Par ailleurs, quitte à évoquer les rendez-vous électoraux, pourquoi ne pas mentionner les deux derniers résultats (hors présidentielles) qui, lors des régionales du 16 décembre 2012, ont vu le PSUV triompher dans vingt des vingt- trois Etats du pays et, à l’occasion des municipales du 8 décembre 2013 – que l’opposition prétendait transformer en plébiscite –, remporter, avec ses alliés du Grand pôle patriotique (GPP), 76,42 % des municipalités, avec 54 % des voix contre 44 % (dix points d’écart) à l’opposition ?

« Maria Corina Machado, l’étoile montante de l’opposition (a été) déchue de son mandat de député pour avoir dénoncé les violations des droits de l’homme devant l’Organisation des Etats américains (OEA) à Washington » (16 avril) : on pourrait – on devrait ! – raconter l’histoire autrement... Le 21 mars, si M.C. Machado a pu s’exprimer devant le Conseil permanent de l’OEA – qui, réticent, n’a accepté de l’écouter qu’à huis clos – pour dénoncer son gouvernement et exprimer son soutien aux violences de l’opposition, c’est parce que le Panamá, aligné sur Washington et très hostile à Caracas, l’a accréditée en tant que représentante (une charge d’ambassadrice auxiliaire !) de la délégation du Panamá. Dès lors, la députée a violé l’article 149 de la Constitution vénézuélienne qui stipule : « Les fonctionnaires publics ne peuvent accepter de charges, d’honneurs ou de récompenses de gouvernements étrangers sans l’autorisation de l’Assemblée nationale. » La Constitution, vous avez dit la Constitution ? Oui, cela existe aussi au Venezuela.

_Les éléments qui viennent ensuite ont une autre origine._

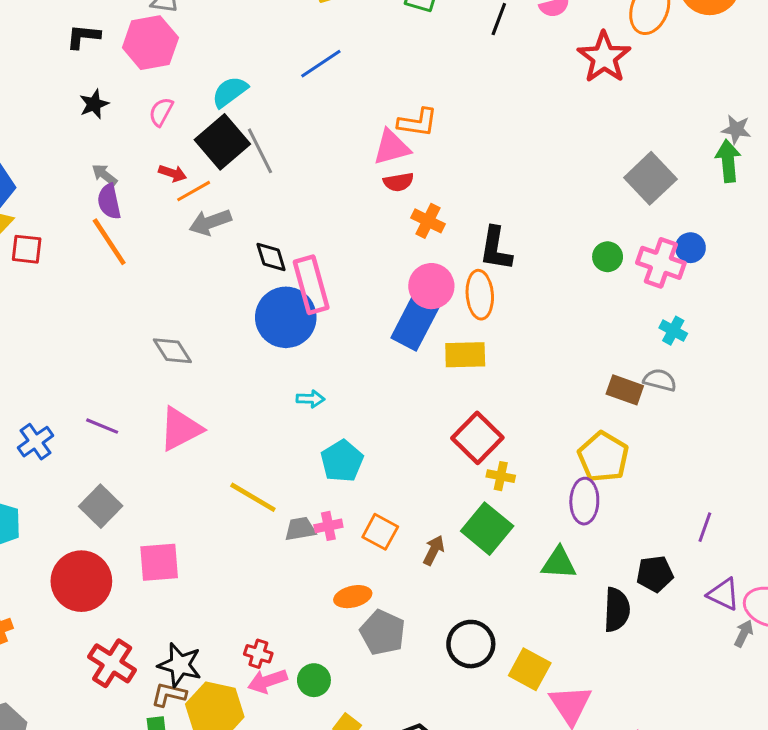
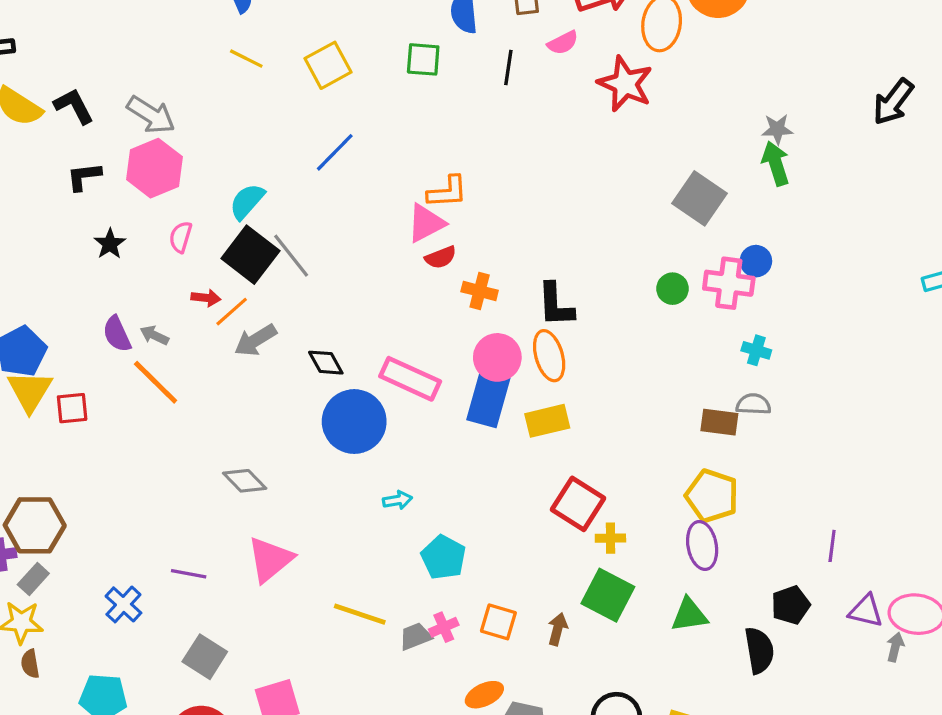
gray arrow: (104, 175) -> (154, 335), moved
purple semicircle: (109, 202) -> (117, 334), moved
pink rectangle: (311, 285) -> (410, 379), moved, turned -38

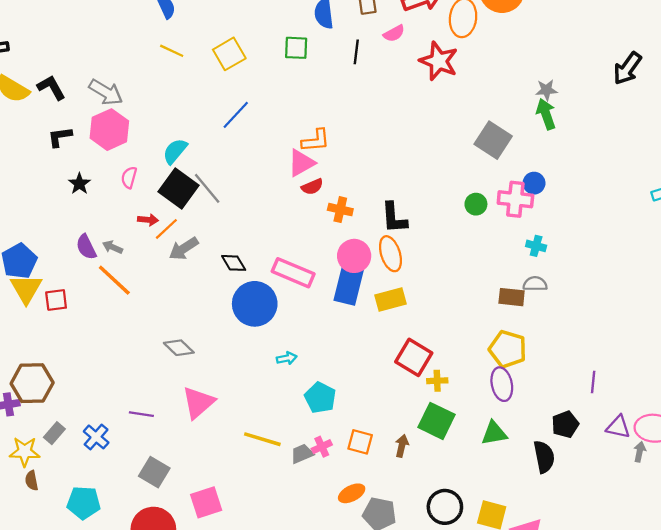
gray rectangle: (33, 579) -> (54, 433), moved

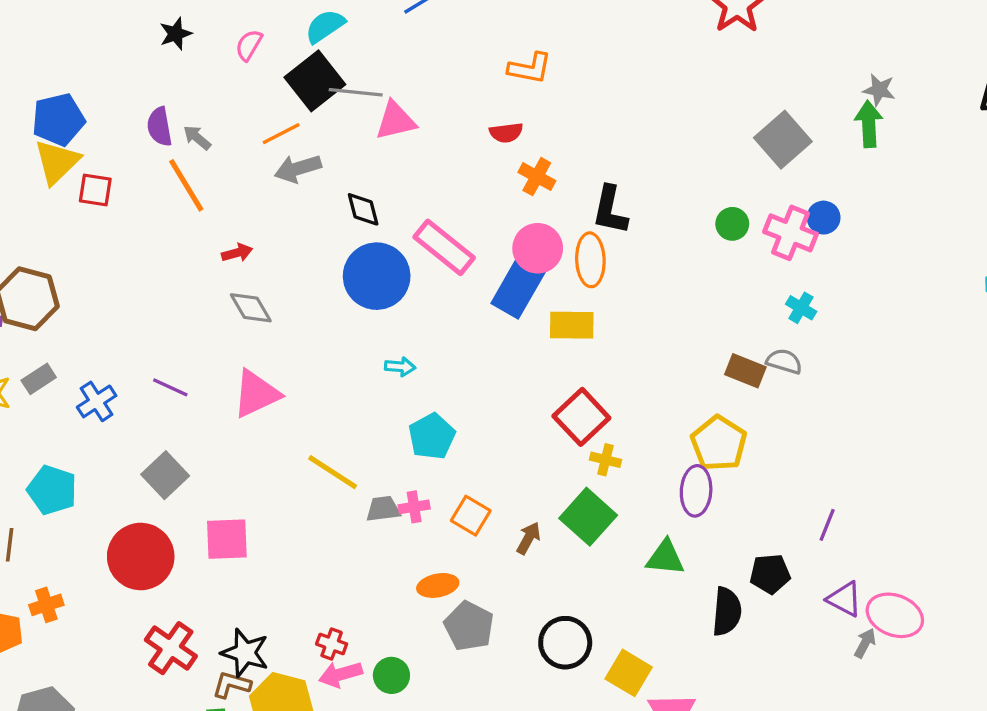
pink triangle: (301, 163) -> (396, 121), moved
gray line: (207, 188) -> (356, 92), turned -60
red arrow: (148, 220) -> (237, 253), moved, turned -36

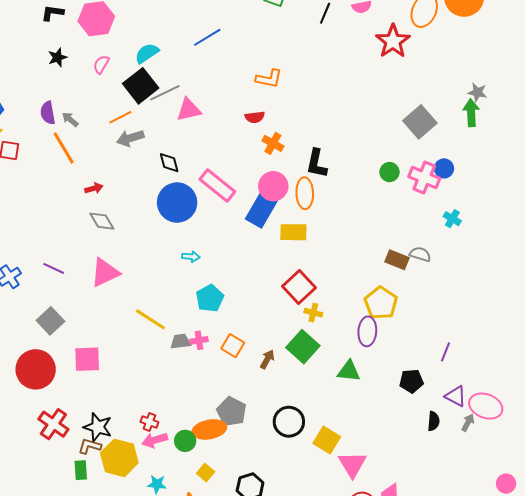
gray line: (356, 92) -> (165, 93), turned -32
cyan cross: (801, 308) -> (452, 219), moved
orange ellipse: (438, 585) -> (209, 429), moved, size x1.4
black semicircle: (727, 611) -> (433, 421), moved, size x0.7

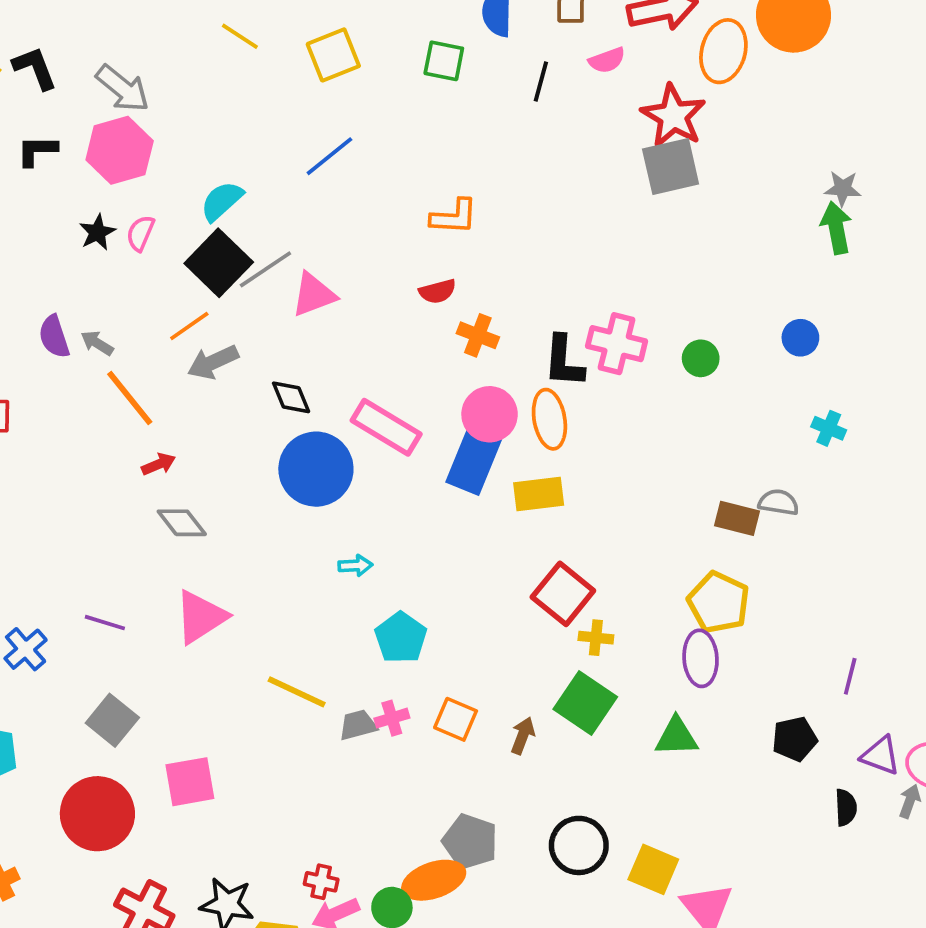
black star: (58, 57) -> (97, 232), moved
gray square: (420, 122) -> (671, 166), moved, turned 36
orange line: (64, 148) -> (130, 398), moved
pink cross: (424, 178) -> (617, 344), moved

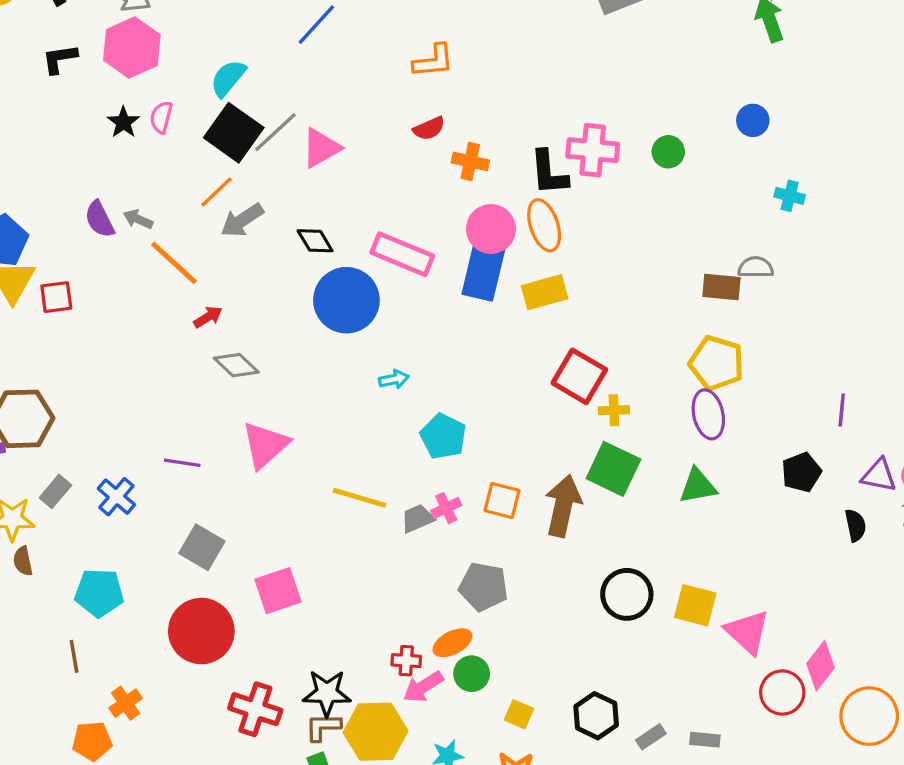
brown arrow: (523, 736) -> (563, 506), size x1.8
gray pentagon: (470, 841) -> (483, 587), moved
orange ellipse: (434, 880) -> (452, 643), moved, size x0.7

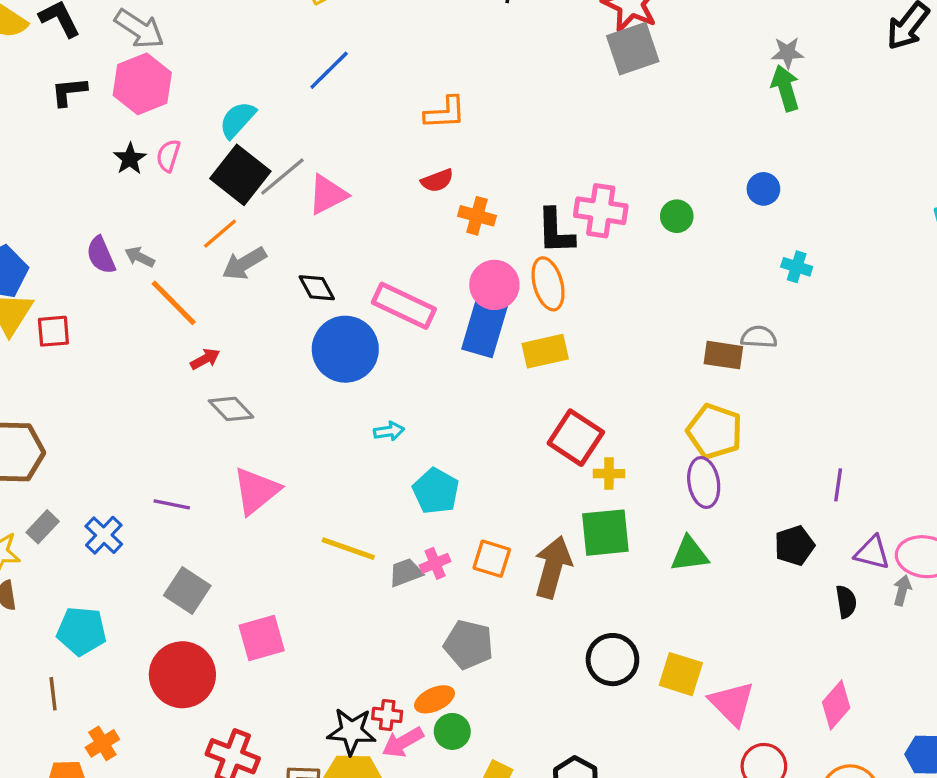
green square: (613, 469) -> (605, 533), turned -34
pink diamond: (821, 666) -> (836, 705), moved
black star: (327, 693) -> (352, 731), moved

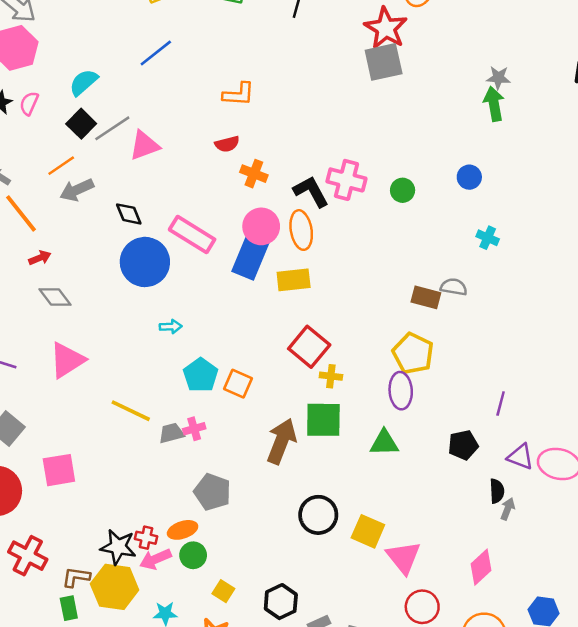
black square: (240, 175) -> (81, 124), size x0.7
black L-shape: (555, 231) -> (311, 191), turned 147
orange square: (492, 559) -> (238, 384), moved
gray arrow: (902, 590) -> (508, 509), moved

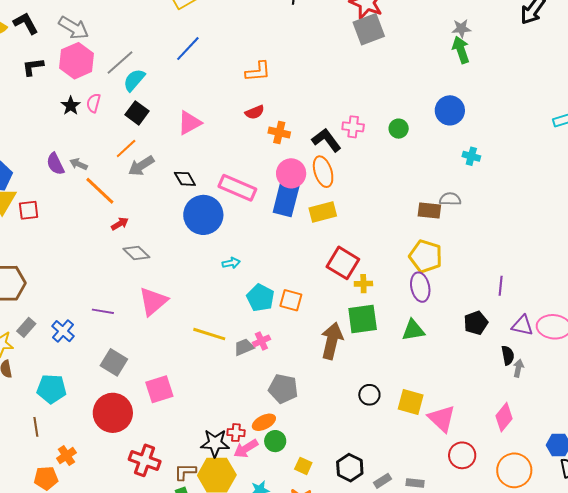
gray line: (112, 128) -> (120, 63), moved
blue circle: (469, 177) -> (450, 110), size x1.5
pink cross: (346, 180) -> (353, 127), size x0.7
black circle: (318, 515) -> (369, 395), size x0.7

« Maria Corina Machado (...), comme d’autres opposants (entre autres Leopoldo López) était partisane de reprendre la rue aux chavistes sans attendre les législatives de 2015. Leur idée ? Pousser dans les cordes M. Maduro, favoriser une “issue pacifique et constitutionnelle” : un mensonge de la taille du soleil ! En dirigeants de la droite « radicale » ayant personnellement participé à la tentative de coup d’Etat de 2002, Leopoldo López, Antonio Ledezma et María Corina Machado ont annoncé vouloir provoquer « le naufrage du régime ». Dès lors, c’est avec un slogan particulièrement explicite – « la salida » (« la sortie ») – que l’un et l’autre, cherchant à provoquer un chaos débouchant sur la démission du président Maduro, ont appelé à l’insurrection – laquelle, à Caracas, Paranagua oublie ce détail, se cantonne aux beaux quartiers (qui, d’ailleurs, commencent à sérieusement s’en fatiguer). Même si cela ne transpire pas dans vos derniers articles, sous l’égide de l’Union des nations sud-américaines (Unasur), une partie de la droite vénézuélienne négocie actuellement une (difficile) sortie de crise avec le gouvernement et a même, trahissant Paranagua et les siens, « condamné explicitement et clairement toute forme de violence », comme l’a déclaré, ce 17 avril, le ministre des Affaires étrangères équatorien, Ricardo Patiño.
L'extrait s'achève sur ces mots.